Sunday, March 11, 2012

919

     The warm sunlight pouring through my office window was too much and it's begging me outside...Work has been unusually busy this winter for no apparent reason and I could certainly use a "woods" break from the day to day. Four o'clock couldn't get here fast enough!


     The air is still cool, but the sun's rays warm and the long damp gray of winter seems to be giving up to spring...perfect weather for an afternoon shed hunt. I'm still hoping to find the dropped antlers of a big split brow tined buck from last fall. He was a ghost in the shadows and our paths never crossed, but I did manage to get some nighttime pictures of the giant on my trail camera.


     I hit all the normal spots, bedding areas, thickets, the edges of the cornfield, but no bone to be found...shed hunting is frustrating practice, literally a needle in a haystack!

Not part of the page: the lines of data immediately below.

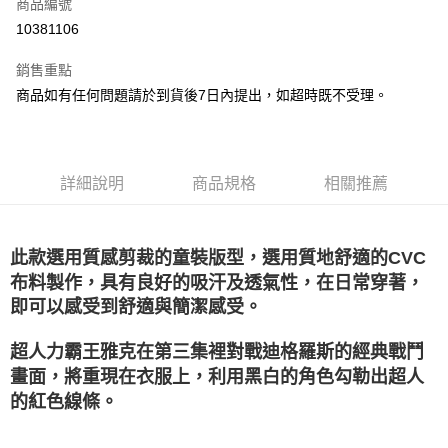
商品編號
LINE Pay
10381106
Apple Pay
銷售重點
街口支付
商品如有任何問題請於到貨後7日內提出，如超時既不受理。
悠遊付
Google Pay
詳細說明
商品規格
相關推薦
全盈+PAY
大哥付你分期
此款選用質感剪裁的童裝版型，選用質地舒適的CVC
相關說明
布料製作，具有良好的吸汗及透氣性，在日常穿著，
【大哥付你分期使用說明】
AFTEE先享後付
1.本服務由台灣大哥大提供，台灣大哥大用戶可立即使用無須另外申請。
即可以感受到舒適與簡潔感受。
2.付款方式選擇「大哥付你分期」，訂單成立後會自動跳轉到大哥付的交易
相關說明
流程，驗證手機門號後，選擇欲分期的期數、繳款截止日，確認付款後即完
【關於「AFTEE先享後付」】
超人力霸王雅克在第三集裡對戰迪格羅斯的經典戰鬥
成交易。
ATM付款
AFTEE先享後付是「在收到商品之後才付款」的支付方式。 讓您購物簡單
畫面，將重現在衣服上，利用黑白的角色勾勒出超人
3.實際核准額度、可分期數及費用金額請依後續交易確認頁面所載為準。
便利好安心！
4.訂單成立30分鐘內，如未前往確認交易或遇審核未通過，訂單將自動取
的紅色線條。
１．簡單：不需註冊會員、不需綁卡、不需儲值。
運送方式
消。如遇「轉專審核」未通過狀況，表示未達大哥付你分期系統評分，恕無
２．便利：只要手機號碼，簡訊認證，即可結帳。
法說明評估內容。
３．安心：先確認商品／服務後，再付款。
付款後全家取貨
【繳款方式說明】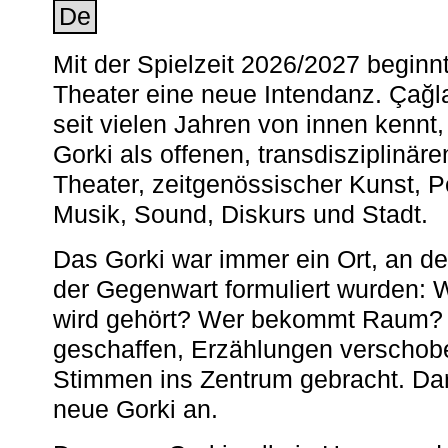
De
Mit der Spielzeit 2026/2027 begin
Theater eine neue Intendanz. Çağla
seit vielen Jahren von innen kennt,
Gorki als offenen, transdisziplinär
Theater, zeitgenössischer Kunst, 
Musik, Sound, Diskurs und Stadt.
Das Gorki war immer ein Ort, an d
der Gegenwart formuliert wurden: 
wird gehört? Wer bekommt Raum? E
geschaffen, Erzählungen verschob
Stimmen ins Zentrum gebracht. Da
neue Gorki an.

As I make my through the open woods, the damage from last week's high wind and tornado warnings is obvious...Poplars, oaks and maples that had been killed from the inside out by several years worth of a tent caterpillar infestation finally gave up...It seems the wind was indiscriminate in the tops it chose to snap off like toothpicks... 

     I check one more large field and something white catches my eye...an antler gleaming in the sun? I make my way through the green of the winter wheat towards the object...not a shed antler, but a twisted piece of white metal...I find more...and more. Roofing metal, vinyl siding, gutters, insulation, papers, pieces of clothing and a cooler...Not what I had hoped to find. I gathered up some of the debris and it dawned on me that this wasn't just junk or litter. It was bits and pieces of someone's life. Part of someone's history...part of their story. It made my heart heavy...one of my dearest friends lost family in the storms and it made me feel almost guilty for wanting to be out here in the field and woods to run from the stresses of my daily life...


     As I made my way back to the truck, I couldn't help but notice the smell of the new wild onions, the bright green of the grass and the explosion of buds on the honeysuckle and maple trees...song birds and woodpeckers singing their notes...and I thought how amazing it is that our Creator breathes new life into the woods each year, a second chance even though everything wild and alive seems destroyed in the dormant winter...and I hope my friend can find some solace in that thought.